Ministers and officials from 21 countries will discuss security as well as the wider economic and political problems facing Yemen, the poorest state in the Arab world.
US Secretary of State Hillary Clinton has flown to London for the meeting, which is expected to start at 1600 GMT and will be chaired by British Foreign Secretary David Miliband.
Experts warn that unless Yemen is stabilised, it could become a “failed state” like its lawless neighbour Somalia.
“What we want above all is a commitment on the development (and) the building of our capacities against radicalisation,” Yemeni Foreign Minister Abu Bakr al-Qirbi said on the eve of the meeting.
But the shortness of the talks — they will last for just two hours, on the eve of a bigger conference in London on Afghanistan — has already provoked accusations from some British lawmakers that it is a gimmick.
Miliband said Sunday that Yemen “has been rising on our radar for the last 18 months to two years”, but its troubles sprang to prominence at Christmas, when a Nigerian man, Umar Farouk Abdulmutallab, tried to detonate explosives in his underwear on a plane approaching the US city of Detroit.
He appears to have been radicalised while a student in London and later spent time in Yemen.
US President Barack Obama has accused Al-Qaeda’s branch in Yemen — Al-Qaeda in the Arabian Peninsula — of training, equipping and directing the suspect.

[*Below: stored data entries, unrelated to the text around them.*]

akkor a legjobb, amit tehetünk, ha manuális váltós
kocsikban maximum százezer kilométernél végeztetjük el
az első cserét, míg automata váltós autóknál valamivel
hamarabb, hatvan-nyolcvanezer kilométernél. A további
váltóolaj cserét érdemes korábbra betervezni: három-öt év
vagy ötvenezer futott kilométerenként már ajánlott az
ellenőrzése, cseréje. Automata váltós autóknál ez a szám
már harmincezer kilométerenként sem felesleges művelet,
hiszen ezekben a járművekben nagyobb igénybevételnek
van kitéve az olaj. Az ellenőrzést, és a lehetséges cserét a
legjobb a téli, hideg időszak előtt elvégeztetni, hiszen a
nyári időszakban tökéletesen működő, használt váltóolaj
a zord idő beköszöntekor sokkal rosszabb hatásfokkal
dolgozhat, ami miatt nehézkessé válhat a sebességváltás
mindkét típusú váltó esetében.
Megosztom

Al-Qaeda chief Osama bin Laden claimed responsibility for the plot in an audio message broadcast Sunday, and vowed further strikes would follow.
The London meeting, called by British Prime Minister Gordon Brown, will focus on “how to assist the Yemen government to improve security, root out Al-Qaeda and promote economic and social development,” a Foreign Office spokeswoman said.
Yemen’s many problems — including corruption, water shortages and a dwindling oil industry that provides three-quarters of government revenues — should be viewed as a package, according to academics.
“It’s essential that the international community comes together with a collective approach and embeds any counter-terrorist measures within a whole of government approach,” said Ginny Hill, an associate fellow at foreign affairs think tank Chatham House in London.
“Any solution for Yemen requires a regional response which includes… Yemen’s relationships with Somalia.”
Western countries have been providing support for Yemen for some time — Britain’s initiatives include supporting a counter-terrorism police unit with the United States — but some say the Yemeni government needs to do more.
However, Yemen is strongly opposed to Western intervention in its efforts to combat Al-Qaeda.
It stepped up its own campaign earlier this month with a military crackdown against Al-Qaeda, thought to be operating out of mountains east of Sanaa, and has stopped granting visas on arrival at airports to try to prevent militants coming in.